VI. UNE MEILLEURE INTÉGRATION DU MONDE AGRICOLE À LA COMPENSATION

• Assurer une participation du monde agricole à toutes les étapes de définition et de mise en oeuvre des mesures d'évitement, de réduction et de compensation, notamment par un dialogue renforcé avec les chambres d'agriculture et les sociétés d'aménagement foncier et d'établissement rural.

• Réduire l'empreinte de la compensation écologique sur le foncier agricole par l'évitement et la réduction, par une approche fonctionnelle de la compensation et par une localisation des mesures plus favorable à l'économie agricole (friches, délaissés, terres peu productives).

• Harmoniser les barèmes de rémunération des agriculteurs engagés dans la mise en oeuvre de mesures compensatoires.

• Proposer des solutions conventionnelles pérennes et attractives, respectant les spécificités de l'activité agricole, en particulier le statut du fermage.

VII. LA CRÉATION DU CONSENSUS AUTOUR DE L'EXPERTISE SCIENTIFIQUE

• Encourager une prise de contact, facultative, avec le Conseil national de la protection de la nature (CNPN) à l'initiative du maître d'ouvrage en amont de l'étude d'impact.

• Évaluer l'opportunité de généraliser un avis du CNPN sur l'étude d'impact et de contraindre les maîtres d'ouvrage à faire porter leurs observations en réponse dans leur dossier d'enquête publique.

• Inclure obligatoirement, dans les dossiers d'enquête publique, les observations en réponse, de la part du maître d'ouvrage, sur les griefs éventuellement soulevés par l'avis de l'Autorité environnementale.

• Expliciter systématiquement, au sein des arrêtés prescrivant des mesures de compensation, les raisons qui, le cas échéant, conduisent le détenteur du pouvoir réglementaire à ne pas suivre les orientations ou prescriptions des avis scientifiques préalables obligatoires ou des avis scientifiques complémentaires.

VIII. UNE TRANSPARENCE DES COÛTS DE LA SÉQUENCE ERC

• Élaborer une base de données indicative et nationale sur les coûts de mise en oeuvre de la compensation.

• Prolonger et développer les études existantes sur les budgets alloués par les maîtres d'ouvrage à la séquence ERC.

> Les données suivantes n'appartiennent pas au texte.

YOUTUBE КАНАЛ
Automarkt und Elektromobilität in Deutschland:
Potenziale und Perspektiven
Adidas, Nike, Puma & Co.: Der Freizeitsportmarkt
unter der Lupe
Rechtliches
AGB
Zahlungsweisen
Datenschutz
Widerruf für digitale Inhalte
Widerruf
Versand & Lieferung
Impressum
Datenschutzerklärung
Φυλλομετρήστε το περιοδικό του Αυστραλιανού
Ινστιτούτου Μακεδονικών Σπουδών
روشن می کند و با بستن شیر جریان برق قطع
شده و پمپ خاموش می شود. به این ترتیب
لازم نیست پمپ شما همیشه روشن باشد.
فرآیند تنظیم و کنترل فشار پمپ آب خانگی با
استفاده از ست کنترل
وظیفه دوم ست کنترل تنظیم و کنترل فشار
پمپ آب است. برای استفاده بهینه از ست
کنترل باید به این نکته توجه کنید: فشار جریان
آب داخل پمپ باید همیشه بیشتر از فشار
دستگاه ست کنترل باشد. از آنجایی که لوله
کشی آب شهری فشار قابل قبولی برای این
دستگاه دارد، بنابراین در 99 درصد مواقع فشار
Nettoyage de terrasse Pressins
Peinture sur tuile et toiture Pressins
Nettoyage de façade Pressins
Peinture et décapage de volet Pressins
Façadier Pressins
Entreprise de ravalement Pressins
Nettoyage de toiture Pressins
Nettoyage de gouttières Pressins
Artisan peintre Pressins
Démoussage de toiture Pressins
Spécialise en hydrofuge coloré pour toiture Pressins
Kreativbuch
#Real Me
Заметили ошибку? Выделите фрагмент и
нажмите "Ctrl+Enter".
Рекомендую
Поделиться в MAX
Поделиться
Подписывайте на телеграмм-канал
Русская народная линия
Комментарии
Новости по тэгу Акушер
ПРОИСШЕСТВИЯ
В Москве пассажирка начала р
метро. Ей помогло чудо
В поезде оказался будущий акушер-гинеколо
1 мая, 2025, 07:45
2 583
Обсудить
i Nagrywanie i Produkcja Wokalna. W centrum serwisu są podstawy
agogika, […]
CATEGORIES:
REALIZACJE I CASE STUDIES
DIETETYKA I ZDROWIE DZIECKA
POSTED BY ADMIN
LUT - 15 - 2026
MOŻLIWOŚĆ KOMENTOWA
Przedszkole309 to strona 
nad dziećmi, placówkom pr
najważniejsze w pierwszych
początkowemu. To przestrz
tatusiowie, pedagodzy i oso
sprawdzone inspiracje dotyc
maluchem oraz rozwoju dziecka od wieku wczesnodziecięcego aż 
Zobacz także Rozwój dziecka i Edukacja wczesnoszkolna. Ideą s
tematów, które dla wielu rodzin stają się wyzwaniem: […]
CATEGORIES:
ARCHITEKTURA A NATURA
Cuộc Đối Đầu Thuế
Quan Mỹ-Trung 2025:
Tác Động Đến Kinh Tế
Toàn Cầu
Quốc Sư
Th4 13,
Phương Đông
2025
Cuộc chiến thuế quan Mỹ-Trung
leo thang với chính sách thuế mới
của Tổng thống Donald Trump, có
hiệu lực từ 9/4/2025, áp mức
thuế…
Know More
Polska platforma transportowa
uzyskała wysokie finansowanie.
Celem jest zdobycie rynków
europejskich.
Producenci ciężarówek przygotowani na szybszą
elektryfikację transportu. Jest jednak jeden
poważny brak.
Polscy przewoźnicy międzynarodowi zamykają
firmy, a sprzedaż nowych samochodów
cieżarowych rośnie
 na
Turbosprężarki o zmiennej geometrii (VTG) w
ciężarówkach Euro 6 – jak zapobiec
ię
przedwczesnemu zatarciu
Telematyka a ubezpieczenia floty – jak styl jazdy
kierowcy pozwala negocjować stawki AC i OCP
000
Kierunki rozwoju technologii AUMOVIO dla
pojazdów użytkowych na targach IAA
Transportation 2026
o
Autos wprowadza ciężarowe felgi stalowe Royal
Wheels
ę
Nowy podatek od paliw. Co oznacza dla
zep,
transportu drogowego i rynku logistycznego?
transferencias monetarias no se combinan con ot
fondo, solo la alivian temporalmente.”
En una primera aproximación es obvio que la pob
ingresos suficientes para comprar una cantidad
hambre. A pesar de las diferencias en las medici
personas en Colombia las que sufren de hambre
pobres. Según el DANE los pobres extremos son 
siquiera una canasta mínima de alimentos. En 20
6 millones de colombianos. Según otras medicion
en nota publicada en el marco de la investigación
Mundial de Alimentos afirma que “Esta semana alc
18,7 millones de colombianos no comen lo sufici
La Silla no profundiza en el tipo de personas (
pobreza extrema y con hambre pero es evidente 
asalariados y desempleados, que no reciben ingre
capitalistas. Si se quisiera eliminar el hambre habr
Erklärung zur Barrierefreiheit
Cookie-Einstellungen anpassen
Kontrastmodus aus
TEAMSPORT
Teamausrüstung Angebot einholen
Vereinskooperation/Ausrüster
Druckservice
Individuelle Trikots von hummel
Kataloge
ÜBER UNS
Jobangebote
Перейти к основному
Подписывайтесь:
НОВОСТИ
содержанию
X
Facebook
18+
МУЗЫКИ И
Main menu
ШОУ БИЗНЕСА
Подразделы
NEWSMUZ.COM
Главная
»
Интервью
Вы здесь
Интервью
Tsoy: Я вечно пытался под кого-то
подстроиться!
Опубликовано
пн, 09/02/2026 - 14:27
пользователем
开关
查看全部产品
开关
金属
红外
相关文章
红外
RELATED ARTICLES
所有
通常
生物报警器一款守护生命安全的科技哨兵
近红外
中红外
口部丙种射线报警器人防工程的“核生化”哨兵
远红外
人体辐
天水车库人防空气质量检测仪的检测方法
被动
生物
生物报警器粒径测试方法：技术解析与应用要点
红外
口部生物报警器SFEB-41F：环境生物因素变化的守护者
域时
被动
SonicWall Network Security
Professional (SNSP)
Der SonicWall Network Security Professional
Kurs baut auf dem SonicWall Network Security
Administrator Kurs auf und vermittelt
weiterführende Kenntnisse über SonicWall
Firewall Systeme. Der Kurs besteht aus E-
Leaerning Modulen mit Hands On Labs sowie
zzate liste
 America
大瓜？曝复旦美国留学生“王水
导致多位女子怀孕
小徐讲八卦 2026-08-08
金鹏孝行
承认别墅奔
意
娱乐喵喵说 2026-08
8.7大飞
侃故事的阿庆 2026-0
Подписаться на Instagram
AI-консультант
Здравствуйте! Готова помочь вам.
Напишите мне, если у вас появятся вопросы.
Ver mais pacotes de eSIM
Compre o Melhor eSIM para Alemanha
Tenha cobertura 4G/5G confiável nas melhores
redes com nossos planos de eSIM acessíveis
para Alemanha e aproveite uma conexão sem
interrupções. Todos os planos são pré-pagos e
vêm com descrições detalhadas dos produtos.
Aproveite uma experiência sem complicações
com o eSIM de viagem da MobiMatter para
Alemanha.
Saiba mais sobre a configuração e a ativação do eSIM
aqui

• Identifier les postes budgétaires relatifs à la compensation.

• Établir la transparence systématique de ces budgets par le biais d'une publication annuelle et d'un suivi par l'autorité en charge du contrôle des mesures de compensation.

IX. UNE AMÉLIORATION DU SUIVI DANS LE TEMPS DES MESURES DE COMPENSATION

• Prévoir au sein des arrêtés prescrivant la compensation le détail dans le temps des objectifs de résultat à atteindre et non pas les seuls moyens à mettre en oeuvre.

• Harmoniser les méthodes de suivi.

• Tendre à développer les moyens humains et la formation des agents en charge du suivi afin de rendre effectifs la nouvelle obligation de résultat, le pouvoir de définir des prescriptions complémentaires si les mesures de compensation sont inopérantes et, le cas échéant, les sanctions prévues si les mesures ne sont pas mises en oeuvre.

• Développer l'organisation du suivi à une échelle territoriale cohérente autour de l'AFB au travers, le cas échéant, des agences régionales de la biodiversité.

• Indiquer précisément la localisation des zones accueillant des mesures de compensation dans les différents documents d'urbanisme afin de garantir une bonne information au niveau local.